Fraina was the author of the Left Wing Manifesto that served as the fundamental theoretical document of the organized Left Wing Section of the Socialist Party that emerged early in 1919. Fraina was a delegate to the June 1919 National Council of the Left Wing held in New York City and was prominent in the effort of members of the party's suspended foreign language federations and others seeking to establish a new Communist Party of America independent of the outcome of the 1919 Emergency National Convention of the Socialist Party. As arguably the top English-speaking leader of the new organization, Fraina was elected temporary chairman at the opening of the Founding Convention of the Communist Party of America on September 1, 1919, and delivered the keynote address to that body. He was also elected International Secretary by that body — the group's de facto first delegate to the Communist International in Moscow.

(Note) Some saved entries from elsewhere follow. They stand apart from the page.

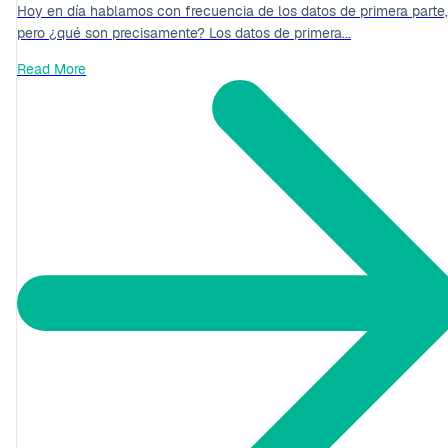
Hoy en día hablamos con frecuencia de los datos de primera parte,
pero ¿qué son precisamente? Los datos de primera...
Read More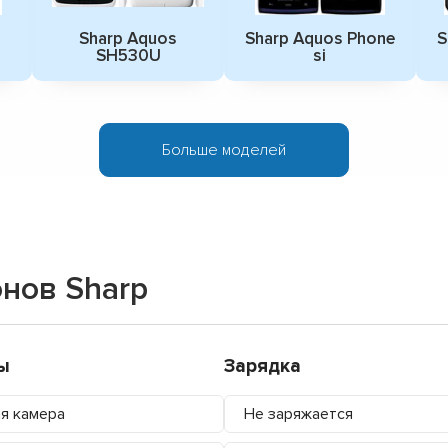
Sharp Aquos
Sharp Aquos Phone
S
SH530U
si
Больше моделей
нов Sharp
ы
Зарядка
я камера
Не заряжается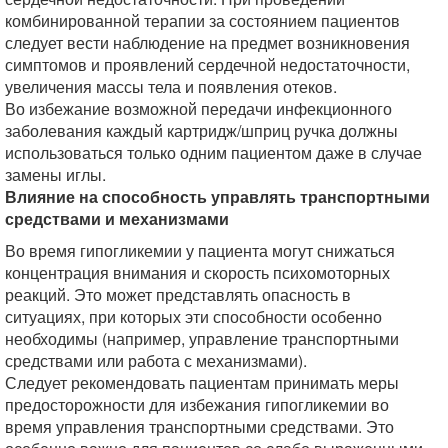
комбинированной терапии за состоянием пациентов
следует вести наблюдение на предмет возникновения
симптомов и проявлений сердечной недостаточности,
увеличения массы тела и появления отеков.
Во избежание возможной передачи инфекционного
заболевания каждый картридж/шприц ручка должны
использоваться только одним пациентом даже в случае
замены иглы.
Влияние на способность управлять транспортными
средствами и механизмами
Во время гипогликемии у пациента могут снижаться
концентрация внимания и скорость психомоторных
реакций. Это может представлять опасность в
ситуациях, при которых эти способности особенно
необходимы (например, управление транспортными
средствами или работа с механизмами).
Следует рекомендовать пациентам принимать меры
предосторожности для избежания гипогликемии во
время управления транспортными средствами. Это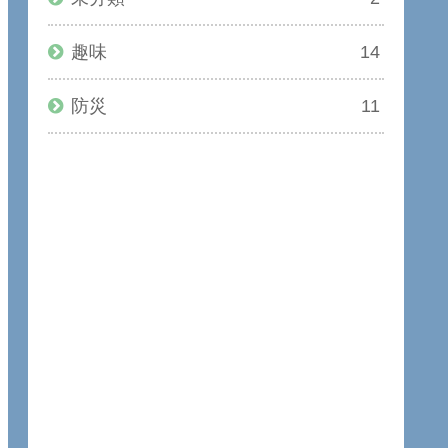
趣味
14
防災
11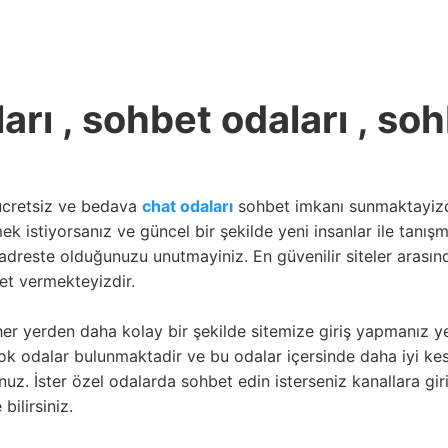
arı , sohbet odaları , so
 ücretsiz ve bedava
chat odaları
sohbet imkanı sunmaktayizdir
ek istiyorsanız ve güncel bir şekilde yeni insanlar ile tanı
adreste olduğunuzu unutmayiniz. En güvenilir siteler arasın
et vermekteyizdir.
er yerden daha kolay bir şekilde sitemize giriş yapmanız ye
ok odalar bulunmaktadir ve bu odalar içersinde daha iyi kesi
nuz. İster özel odalarda sohbet edin isterseniz kanallara gir
bilirsiniz.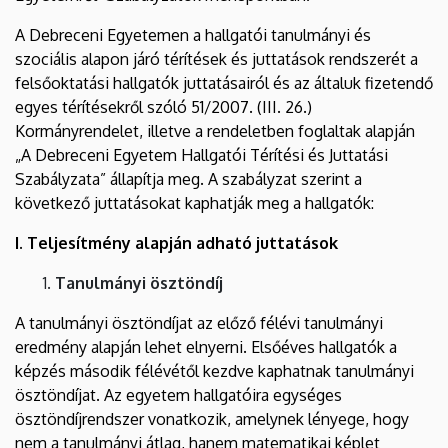
A Debreceni Egyetemen a hallgatói tanulmányi és
szociális alapon járó térítések és juttatások rendszerét a
felsőoktatási hallgatók juttatásairól és az általuk fizetendő
egyes térítésekről szóló 51/2007. (III. 26.)
Kormányrendelet, illetve a rendeletben foglaltak alapján
„A Debreceni Egyetem Hallgatói Térítési és Juttatási
Szabályzata” állapítja meg. A szabályzat szerint a
következő juttatásokat kaphatják meg a hallgatók:
I. Teljesítmény alapján adható juttatások
Tanulmányi ösztöndíj
A tanulmányi ösztöndíjat az előző félévi tanulmányi
eredmény alapján lehet elnyerni. Elsőéves hallgatók a
képzés második félévétől kezdve kaphatnak tanulmányi
ösztöndíjat. Az egyetem hallgatóira egységes
ösztöndíjrendszer vonatkozik, amelynek lényege, hogy
nem a tanulmányi átlag, hanem matematikai képlet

1919–1920 espionage controversy
The first international conclave attended by Fraina as representative of the CPA was a secret conference conducted by the short-lived Western European Bureau of the Communist International, slated to begin on February 10, 1920, in Amsterdam. As he was not a citizen of the United States, Fraina was forced to make this trip without a passport and legal visas. The services of Jacob Nosovitsky were employed by the CPA to aid with Fraina's travel arrangements and to accompany him abroad. Nosivitsky, believed to be an active and trustworthy member of the communist movement and an individual who had been used as a secret international courier, was actually a police spy working undercover in the radical movement and reporting on the activities of its principals to the US Department of Justice as its special employee N-100.Although apparently not tipped off by Nosovitsky himself, Amsterdam police authorities were aware of the Comintern's secret gathering in the city, and bugged the conference room with a dictaphone machine. The device was discovered by delegate Michael Borodin on the second day of the proceedings. A raid by the authorities soon followed, during which many delegates were arrested before being ordered to leave the country or physically deported. Fraina and Nosovitsky were not detained, but rather made their way to the home of Dutch radical S. J. Rutgers in Amersfoort, where several other delegates had assembled. They remained there a week before returning home to America.
Upon returning to America, a scandal arose. Ferdinand Peterson, a Finnish-American former socialist newspaper editor with extensive linguistic abilities, was induced to join the Justice Department as an undercover informant after being discharged from the American Army in 1919. Peterson confided in his former party comrade Santeri Nuorteva, now a leading member of the Russian Soviet Government Bureau in New York—the de facto consulate of Soviet Russia—of this assignment. Nuorteva helped Peterson provide a stream of uncontroversial and non-revelatory content for his daily reports throughout the summer and early fall of 1919.
Finally allowed to depart for Moscow, Fraina arrived only to find that rumors of the espionage charge had not been dispelled. Two more hearings were held under the auspices of the Comintern itself — one before the convening of the 2nd World Congress and the second one immediately after. The findings of all committees were unanimous and the charges of espionage against Fraina were dismissed, albeit never fully dispelled.